I do not believe that a resignation by PM Golding will at this time be the answer to the current problem. Now is an excellent opportunity for us to begin to demand answers from the Prime Minster, which he must answer in his position as the Chief Servant to the people of Jamaica. If the will of the majority dictates that the Prime Minister surrenders his position, then the will of the people must prevail. The dissatisfaction expressed by the people of Jamaica is commendable, and the nation’s current fixation with the actions of government and holding them accountable must remain. It is unfortunate that this was not done in the past. The current state of affairs in Jamaica is as much the fault of the Jamaican people as well as our political leaders. The Jamaican populace has been passive in demanding explanations and actions from our leaders. We have sat by and watch the nation sink into a state of injustice. Jamaica will never regain its splendor until the people of Jamaica realize the necessity of actively participating in rebuilding the nation.
No political party or entity can distance itself from the criminality that runs rampant in the country. Jamaicans should have been demanding answers and resignations long before today. It may be ineffective to list all the previous acts of corruption by political administrations past and present, for which no one sought to remedy. Let us then ride the current wave of national political discourse that is taking place. However, we must be rationale in how we act and of our demands. Any Jamaican that feel that they have been wronged by the Golding Administration has the right to demand for the dissolution of the government, but in so doing must not seek to replace it with an administration that will be just as inept at dealing with our current dilemma.
Let us not allow ourselves to denigrate our discussion to ideological divides and nonsensical name calling. Creating social networking groups inconsistent with an atmosphere of sound intellectual discussions will not make Jamaica or our state of affairs any better.

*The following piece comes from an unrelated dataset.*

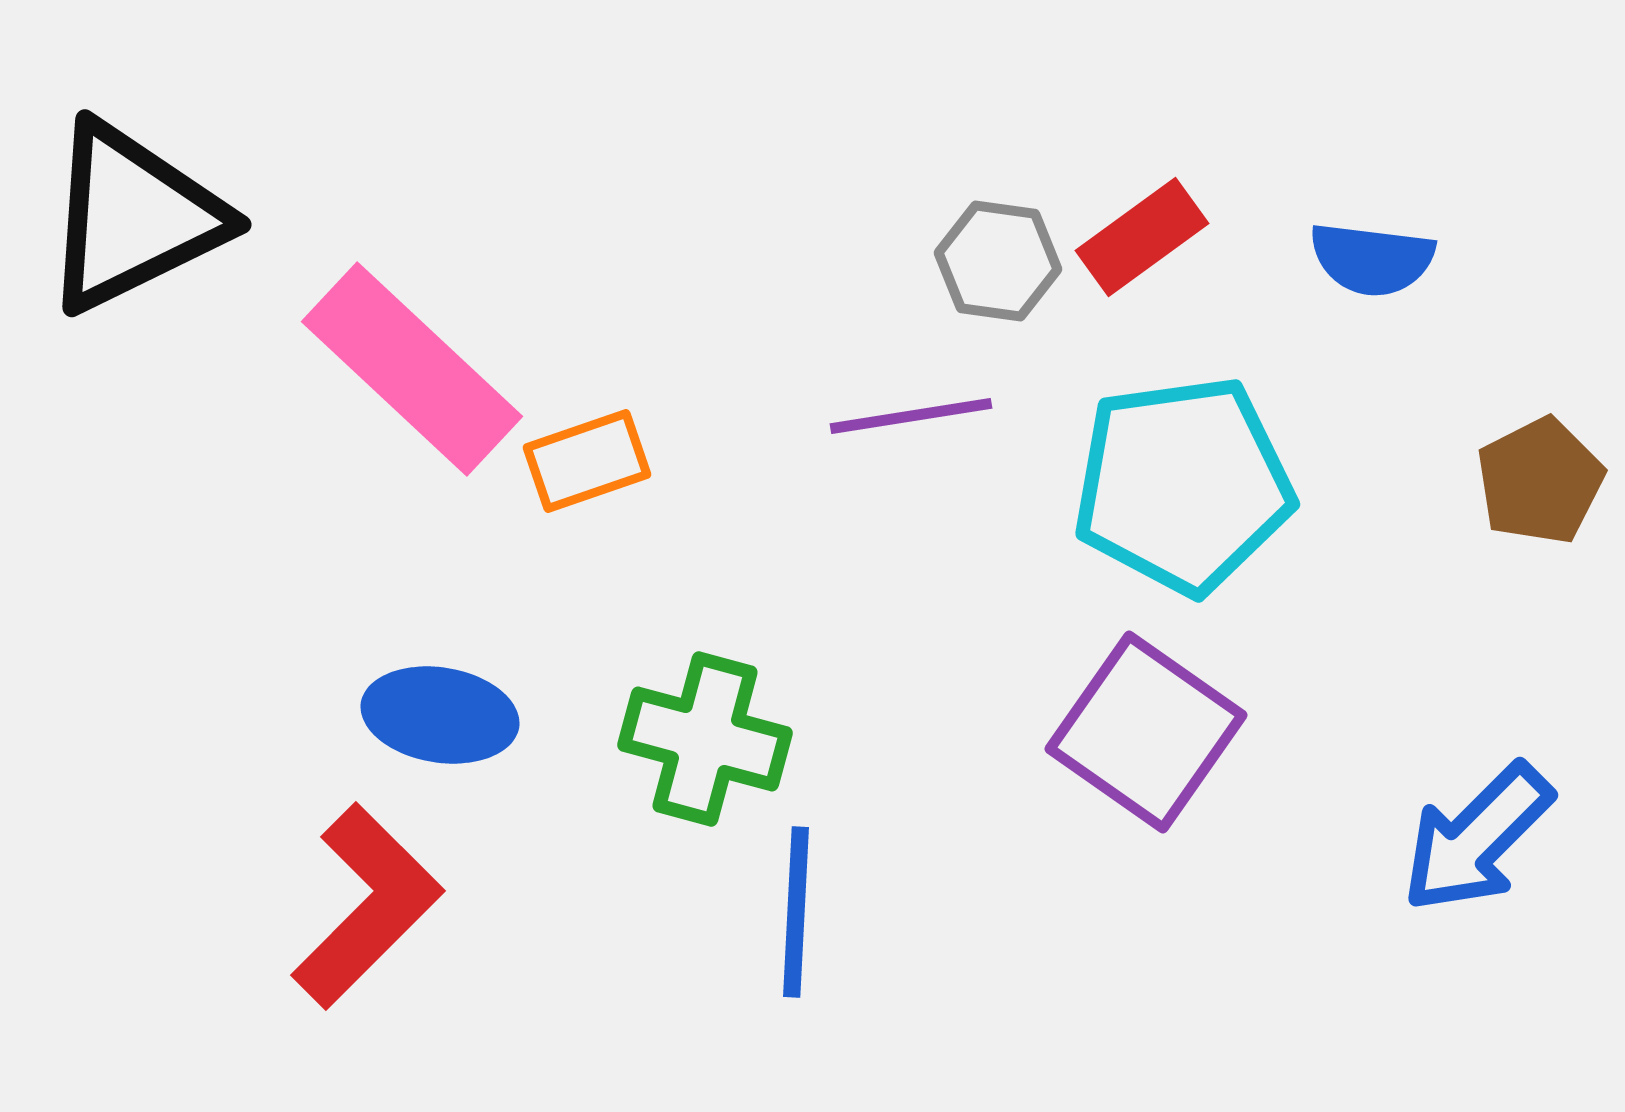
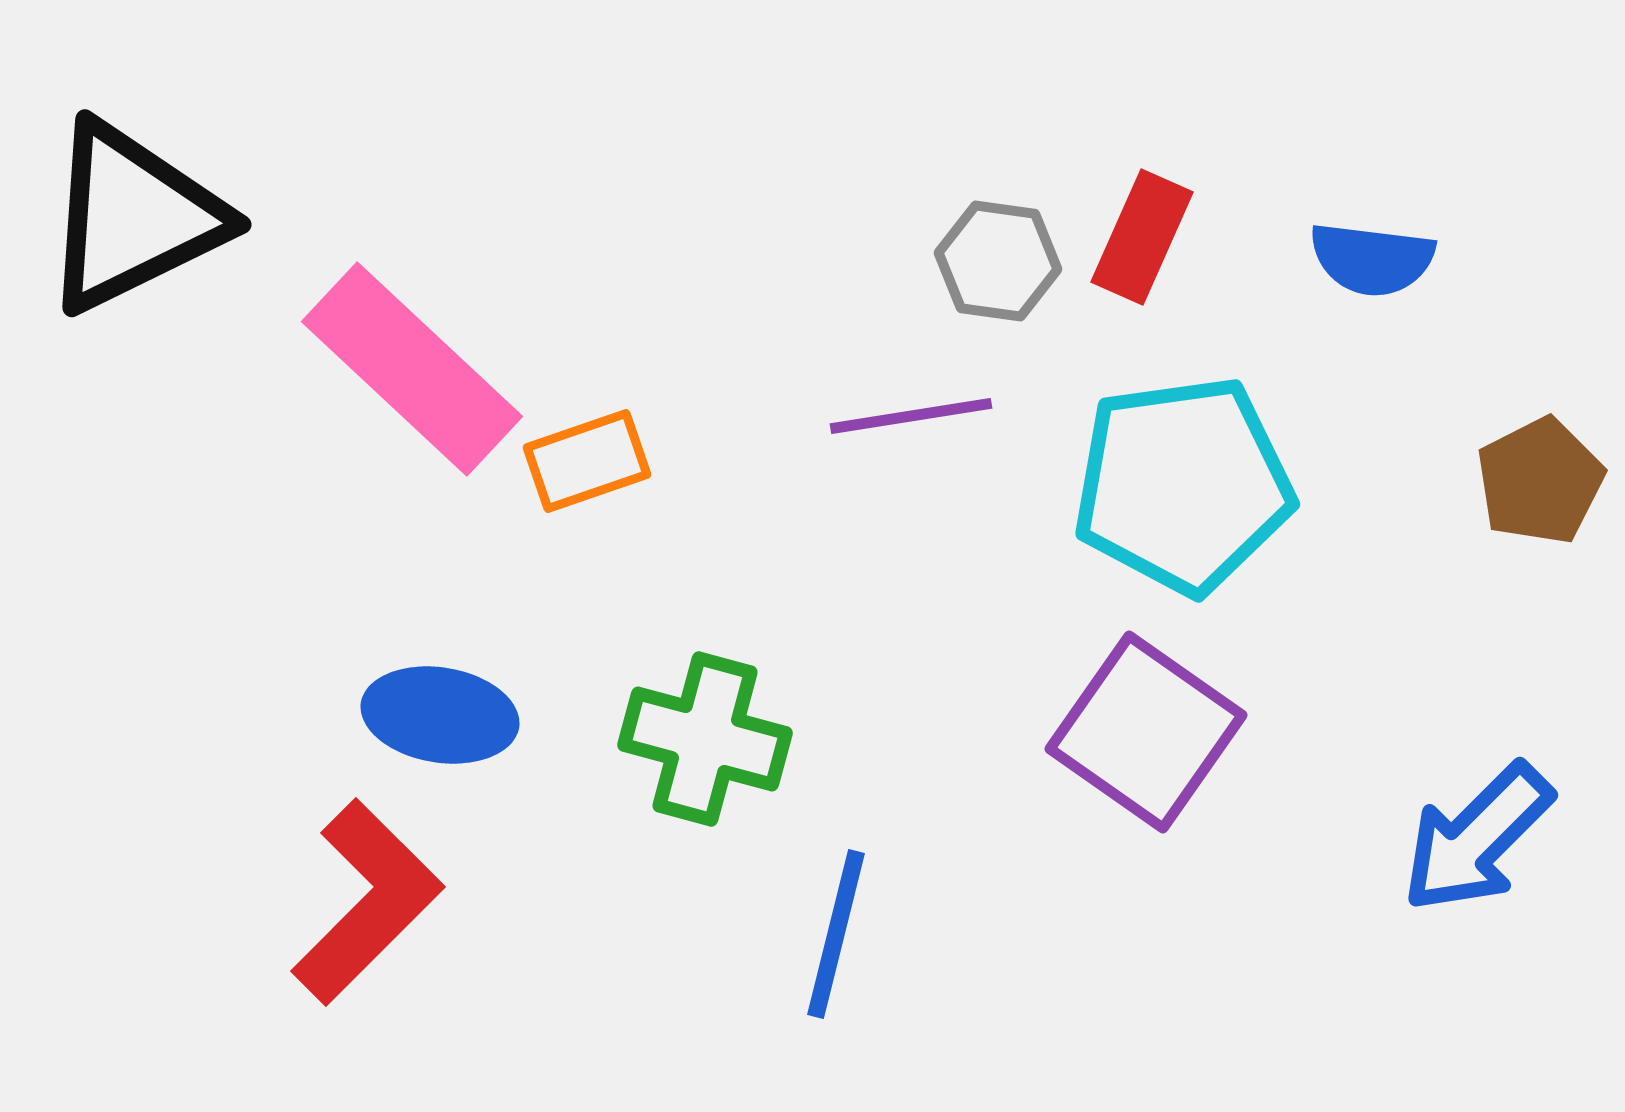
red rectangle: rotated 30 degrees counterclockwise
red L-shape: moved 4 px up
blue line: moved 40 px right, 22 px down; rotated 11 degrees clockwise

Where do we go from here? What actions must and can be taken by the people of Jamaica to finally rid the nation of crime and corruption? Today is the day, and now is the time that we must strategize and begin to find meaningful ways of rebuilding our island nation. No country can be constructed without a proper foundation. Jamaica’s foundation has been eroded. We must become committed to reestablishing this foundation. We cannot and should not rely on any political administration to do this. It starts and ends with the people of Jamaica, the common man, the students, the entertainers, families, the ordinary mom’s and dad’s. Perhaps when we realize as a people that the future of Jamaica depends greatly on our actions today, maybe one day the guns will stop barking, maybe one day we will have a leadership committed to the development of the nation as a whole and not just the development and substance of party loyalist and garrison constituencies.
Today is a defining moment in our history as a people. Let us not allow this moment to pass by without making the best of it. Pledge today to end the crime and violence that has so long plagued our nation. Let us embrace our power to stand together as one and not be made into mere tokens for use by our political administrators. It is time we put an end to the tears that have been flowing, to the thousands of lives lost. Put an end to the disregard for the lives of the children who hold the nation’s future in their hands. It is time to take back Jamaica; the future is ours for the making. A nation at war with itself is a nation defeated. Let us unite to build a better Jamaica.